А  Б  В  Г  Д  Е  Ж  З  И  Й  К  Л  М  Н  О  П  Р  С  Т  У  Ф  Х  Ц  Ч  Ш  Щ  Э  Ю  Я  

 


Он кивнул.
Стефи наклонялась вперед, пока их губы не соприкоснулись.
— Тогда — да благословит тебя Господь, Чарли. Она поцеловала его — сначала очень нежно, потом крепче. — Да поможет тебе Бог.
По дороге домой Чарли задремал и снова увидел тот же сон: дядюшка бережно стирал кровь с пачки зеленых стодолларовых «бенов». Но деньги продолжали сочиться алым. Белая салфетка в руках Чио стала красной.
— Beve, mangia.
Гарнет жила в одном из домиков, рассыпавшихся по манхэттенскому берегу Ист-Ривер к югу от Пятьдесят девятой Бридж-стрит. Гидроплан остановился у северной стороны причала, и Чарли пошел к ее дому пешком вдоль Саттон-Плейс.

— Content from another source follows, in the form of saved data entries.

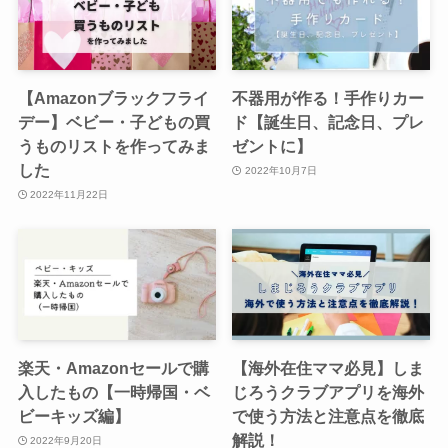
【Amazonブラックフライ
不器用が作る！手作りカー
デー】ベビー・子どもの買
ド【誕生日、記念日、プレ
うものリストを作ってみま
ゼントに】
した
2022年10月7日
2022年11月22日
楽天・Amazonセールで購
【海外在住ママ必見】しま
入したもの【一時帰国・ベ
じろうクラブアプリを海外
ビーキッズ編】
で使う方法と注意点を徹底
解説！
2022年9月20日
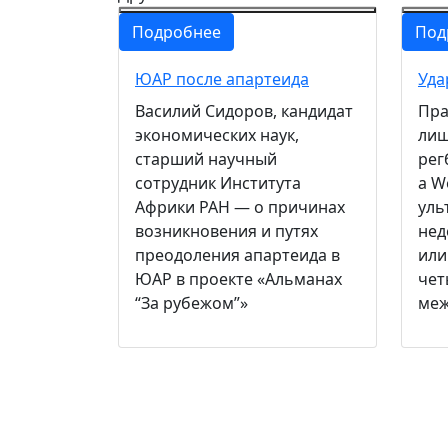
Подробнее
Под
ЮАР после апартеида
Уда
Василий Сидоров, кандидат
Пра
экономических наук,
лиш
старший научный
рег
сотрудник Института
а W
Африки РАН — о причинах
уль
возникновения и путях
нед
преодоления апартеида в
или
ЮАР в проекте «Альманах
чет
“За рубежом”»
меж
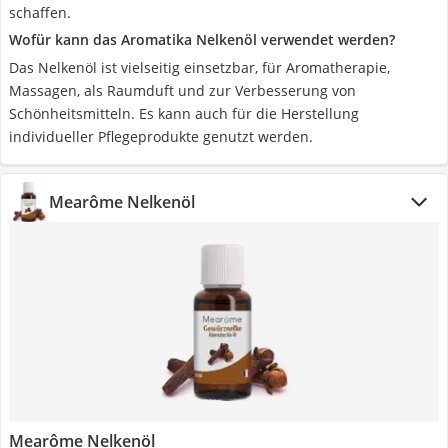
schaffen.
Wofür kann das Aromatika Nelkenöl verwendet werden?
Das Nelkenöl ist vielseitig einsetzbar, für Aromatherapie,
Massagen, als Raumduft und zur Verbesserung von
Schönheitsmitteln. Es kann auch für die Herstellung
individueller Pflegeprodukte genutzt werden.
Mearôme Nelkenöl
Mearôme Nelkenöl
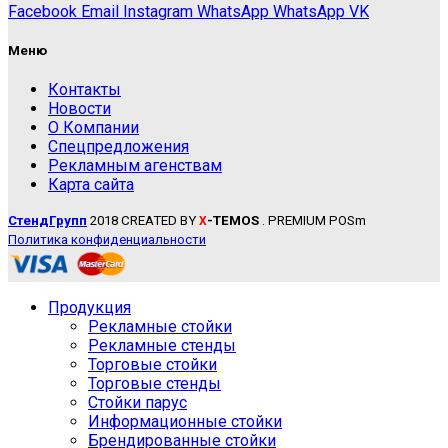
Facebook
Email
Instagram
WhatsApp
WhatsApp
VK
Меню
Контакты
Новости
О Компании
Спецпредложения
Рекламным агенствам
Карта сайта
СтендГрупп
2018 CREATED BY
-TEMOS
. PREMIUM POSm
X
Политика конфиденциальности
Продукция
Рекламные стойки
Рекламные стенды
Торговые стойки
Торговые стенды
Стойки парус
Информационные стойки
Брендированные стойки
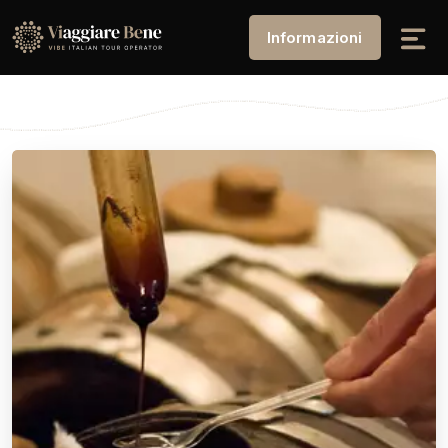
Informazioni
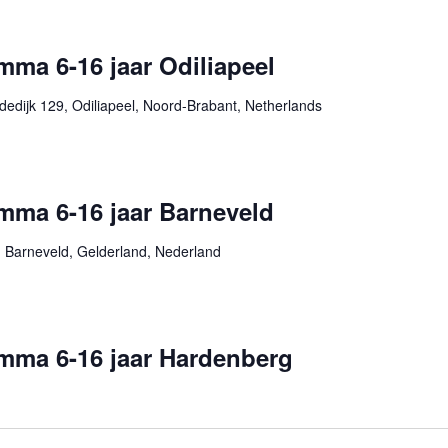
ma 6-16 jaar Odiliapeel
edijk 129, Odiliapeel, Noord-Brabant, Netherlands
mma 6-16 jaar Barneveld
 Barneveld, Gelderland, Nederland
mma 6-16 jaar Hardenberg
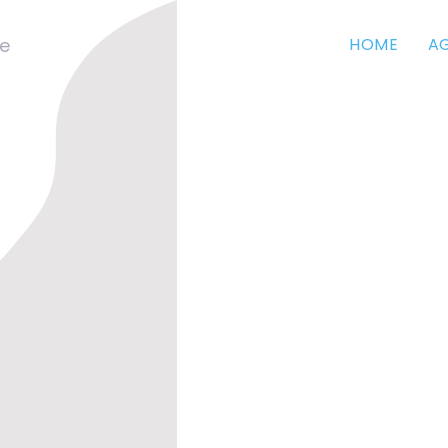
HOME
A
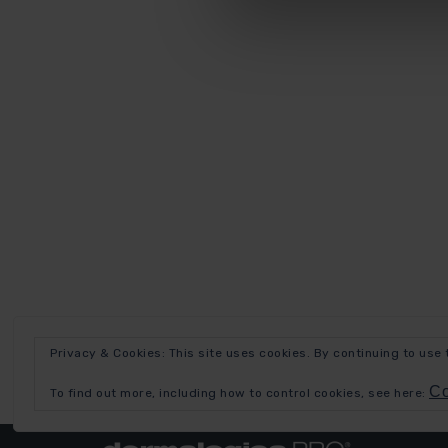
Privacy & Cookies: This site uses cookies. By continuing to use 
Co
To find out more, including how to control cookies, see here:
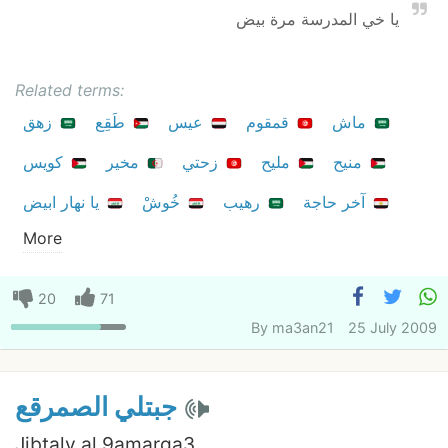
يا خي المدرسة مرة بيض
Related terms:
ماش
قمقوم
عيس
طَقِع
زهق
منيح
مليح
زحتي
مخير
كويس
آخر حاجة
رهيب
خُوشْ
يا نهار ابيض
More
20
71
By
ma3an21
25 July 2009
جبتلي الصمرقع
Jibtaly al 9amarga3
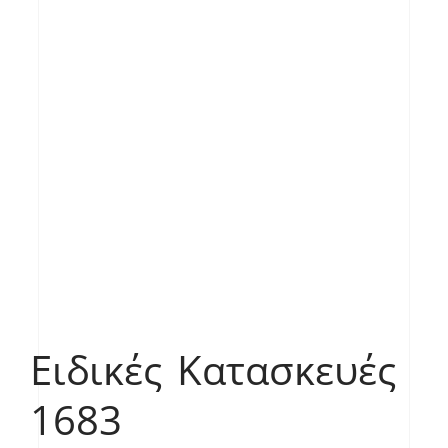
Ειδικές Κατασκευές
1683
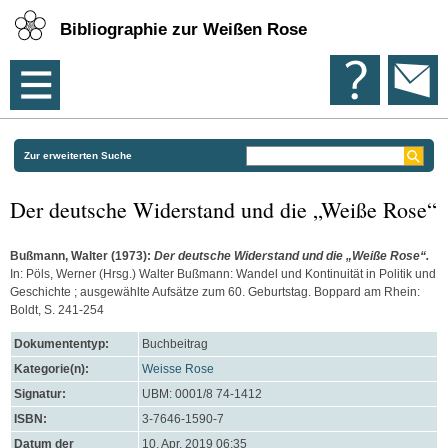
Bibliographie zur Weißen Rose
Zur erweiterten Suche
Der deutsche Widerstand und die „Weiße Rose“
Bußmann, Walter
(1973):
Der deutsche Widerstand und die „Weiße Rose“.
In:
Pöls, Werner
(Hrsg.) Walter Bußmann: Wandel und Kontinuität in Politik und
Geschichte ; ausgewählte Aufsätze zum 60. Geburtstag. Boppard am Rhein:
Boldt, S. 241-254
Dokumententyp:
Buchbeitrag
Kategorie(n):
Weisse Rose
Signatur:
UBM: 0001/8 74-1412
ISBN:
3-7646-1590-7
Datum der
10. Apr. 2019 06:35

Гарнет однажды призналась ему:
— Не хочу, чтобы мне принадлежал даже кусочек Манхэттена. Не хочу оставаться распорядителем твоей благотворительности до конца своих дней. Я ни разу не задерживалась на одной работе или в одном гнезде больше чем пару лет. Я кочевница, это у меня в крови — я не об индейской говорю, а о той, что из графства Клэр.
В сумерках двухэтажный дом казался темным, нежилым. Чарли открыл дверь своим ключом. Весь день, начиная с девяти утра, он провел в самолетах. Сладкая жизнь проклятого капиталиста.
Чарли сделал себе «Бумшилл» со льдом и разулся. Он не стал зажигать свет. Так приятней было любоваться рекой, проплывавшими тяжелыми баржами, маленькими лодками. Он чувствовал странное оцепенение. Ему хотелось бы так же, как Гарнет, жить, не имея никаких обязательств, не чувствуя себя связанным ничем — никакими узами. Ему хотелось бы, чтобы они оба освободились, взлетели и унеслись прочь...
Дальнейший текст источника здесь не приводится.